Behavioral and Syntactic Device Fingerprinting


Jérôme François (INRIA Nancy - Grand Est)


14 April 2010






The growth of computer networks like the Internet entailed the huge increase of networked applications and the apparition of multiple, various protocols. Besides, there are many distinct applications for a single protocol which can be remotely identified thanks to device fingerprinting techniques whose the domain of application is related to security and network management. For example, the rogue devices can be detected. Device fingerprinting helps to automatically construct an up-to-date inventory database which is an useful tool for rapid patching in case of 0-day attacks for example. Other applications include a reinforced authentication system as for instance for wireless protocols with an additional check based on fingerprinting.

The presentation focuses on two novel passive device fingerprinting techniques. The first one is based on the behavioral representation of devices which corresponds to the interactions of devices. A new formalism is proposed for aggregating the sequences of messages into a tree with delay indications. Thus, this representation needs only message types which may be easily inferred by a reverse protocol engineering tool. Other approaches need to know the grammar of the protocol which is more difficult to get by reverse protocol engineering. Hence, this novel method is well adapted for unknown or proprietary protocols.

The second method highlighted in the presentation relies on the protocol syntax. Although common methods consider the flat content of the messages or the value of some fields, the syntactic fingerprinting is based on the syntactic tree representation of messages. This structure contains more valuable information and is more difficult to fake than a single field as the user-agent field defined for many protocols which contains the device identity.

Finally, the behavioral and syntactic fingerprinting are totally automatic whereas most of the current approaches need manual analysis. These new fingerprinting methods are based on classification and learning machine algorithms especially support vectors machines which have to be adapted for dealing with tree representation thanks to new kernel functions and/or distance metrics based on tree isomorphism.

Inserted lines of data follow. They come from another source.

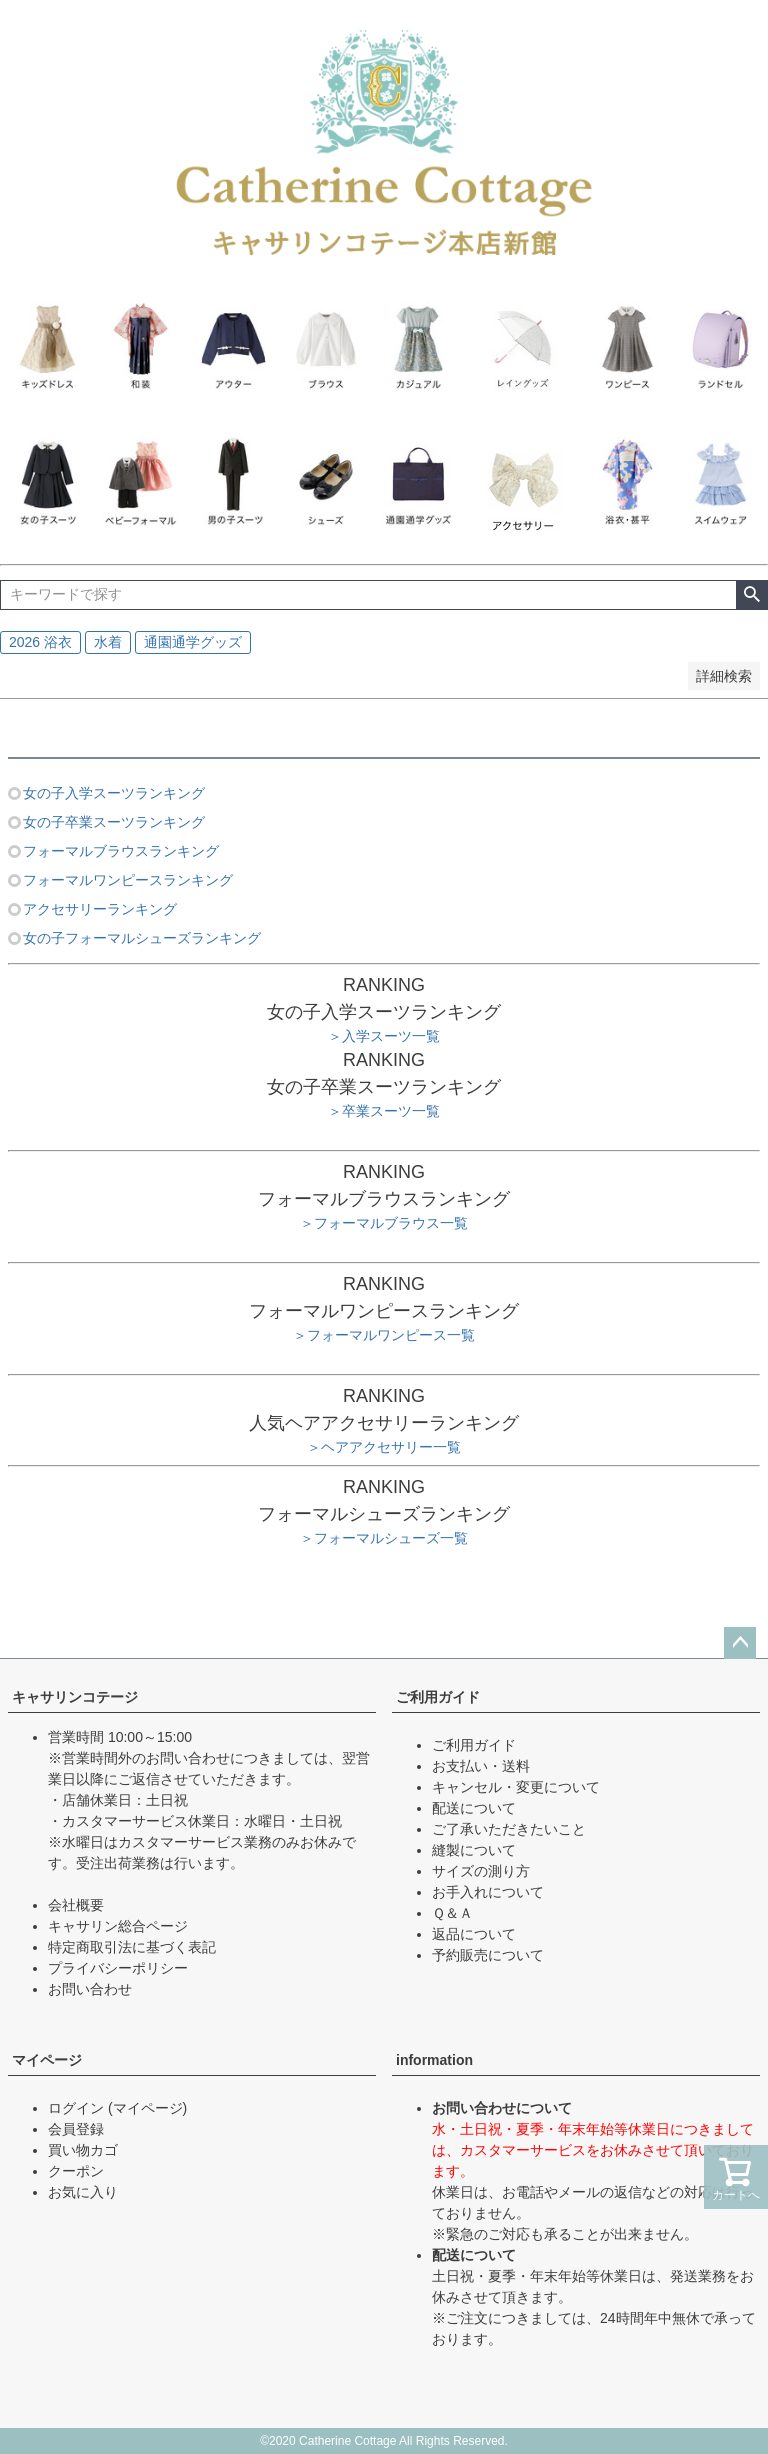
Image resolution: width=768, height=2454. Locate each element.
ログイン (76, 2108)
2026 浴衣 (40, 642)
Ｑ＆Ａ (452, 1913)
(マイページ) (147, 2108)
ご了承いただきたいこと (509, 1829)
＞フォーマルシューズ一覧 (384, 1538)
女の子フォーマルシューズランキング (142, 938)
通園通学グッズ (193, 642)
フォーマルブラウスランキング (121, 851)
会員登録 (76, 2129)
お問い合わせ (90, 1989)
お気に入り (83, 2192)
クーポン (76, 2171)
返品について (474, 1934)
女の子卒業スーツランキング (114, 822)
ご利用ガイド (438, 1697)
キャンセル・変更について (516, 1787)
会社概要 (76, 1905)
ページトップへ (740, 1643)
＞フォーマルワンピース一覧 (384, 1335)
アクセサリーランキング (100, 909)
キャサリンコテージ (75, 1697)
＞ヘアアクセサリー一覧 (384, 1447)
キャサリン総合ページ (118, 1926)
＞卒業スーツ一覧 (384, 1111)
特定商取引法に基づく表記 (132, 1947)
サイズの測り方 (481, 1871)
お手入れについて (488, 1892)
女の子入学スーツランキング (114, 793)
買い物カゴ (83, 2150)
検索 (751, 595)
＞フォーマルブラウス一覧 (384, 1223)
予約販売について (488, 1955)
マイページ (47, 2060)
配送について (474, 1808)
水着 (108, 642)
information (434, 2060)
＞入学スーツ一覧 (384, 1036)
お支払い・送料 (481, 1766)
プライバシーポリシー (118, 1968)
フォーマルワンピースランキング (128, 880)
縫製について (474, 1850)
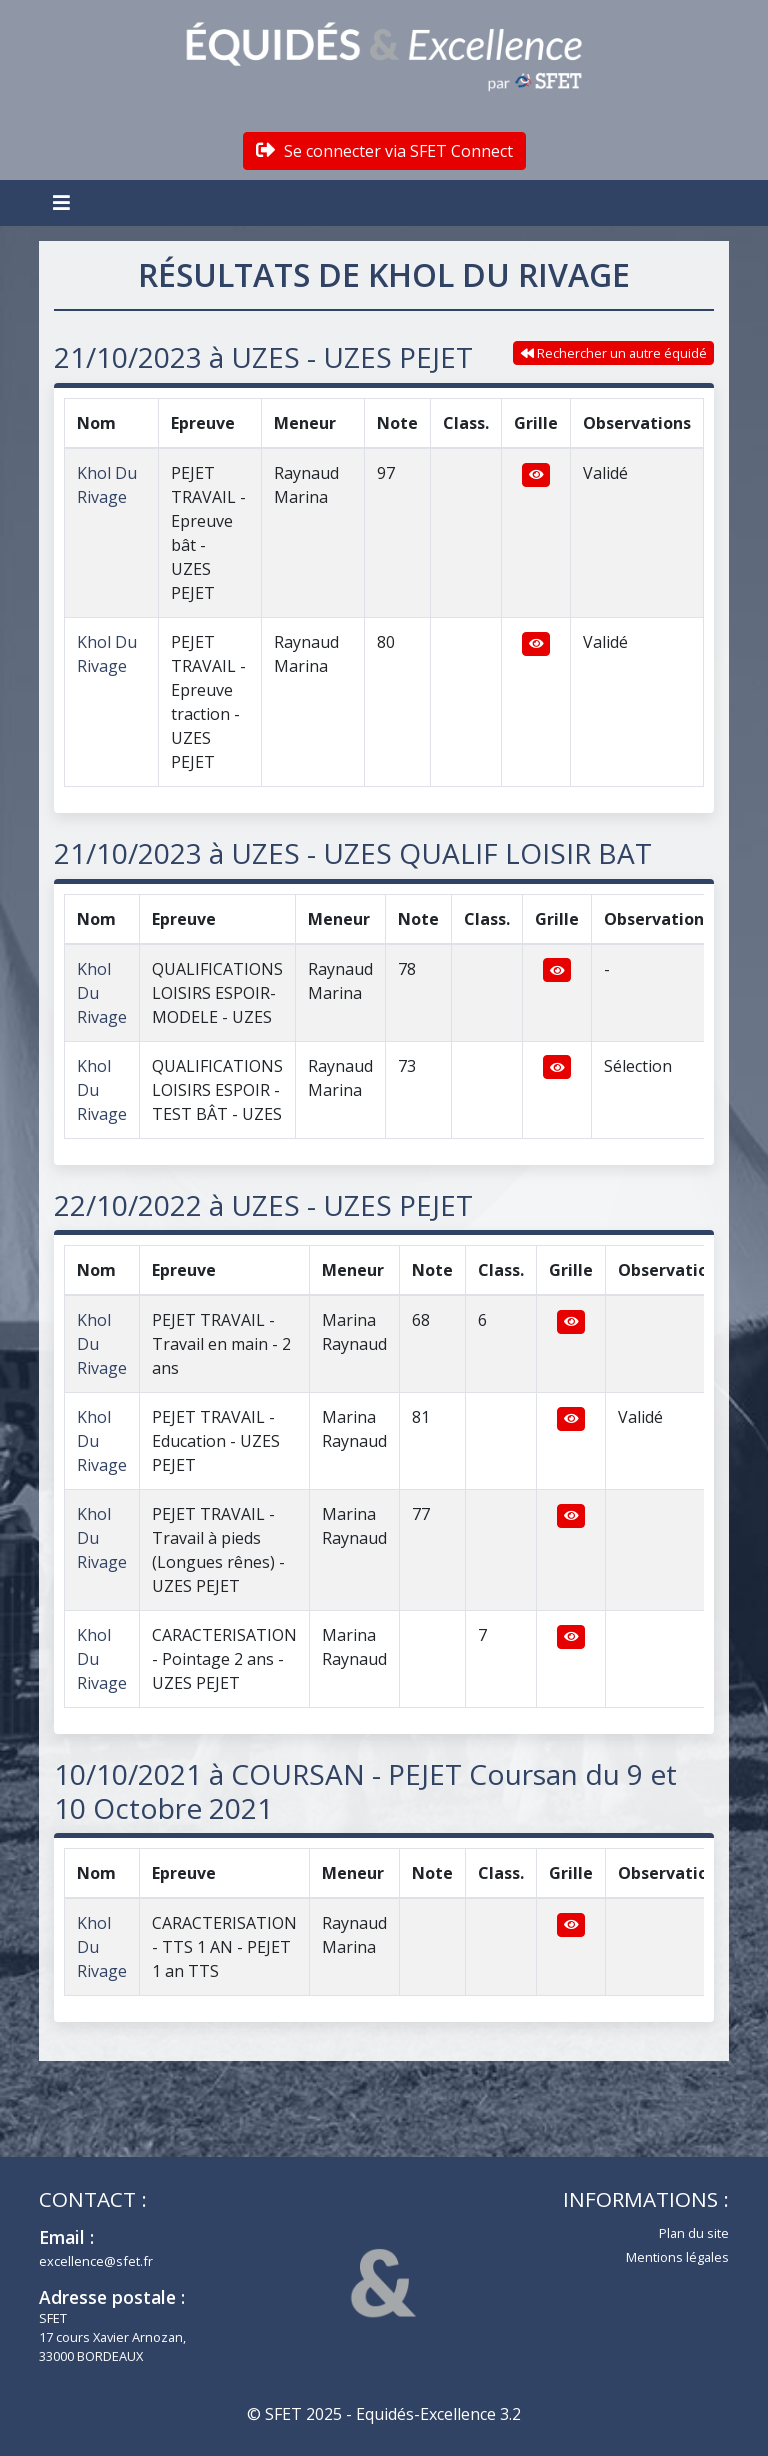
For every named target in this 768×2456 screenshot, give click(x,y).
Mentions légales (677, 2257)
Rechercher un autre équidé (614, 353)
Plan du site (694, 2233)
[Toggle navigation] (64, 203)
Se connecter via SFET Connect (384, 151)
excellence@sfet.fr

Jérôme François is a Ph.D. research engineer at INRIA Nancy - Grand Est. He studied at ESIAL (Ecole Supérieure d'Informatique et ses Applications de Lorraine), a French leading school in computer science. In 2006, he obtained a Masters diploma in computer research. He began his PhD three years ago on the supervision of Olivier Festor and Radu State in the Madynes team in Loria laboratory (INRIA Lorraine - Nancy Grand Est France). He received his Ph.D. on robustness and identification of communicating applications from the Université Henry Poincaré in Nancy, France, in December 2009. Their current research activities are related to network security (fingerprinting and intrusion detection).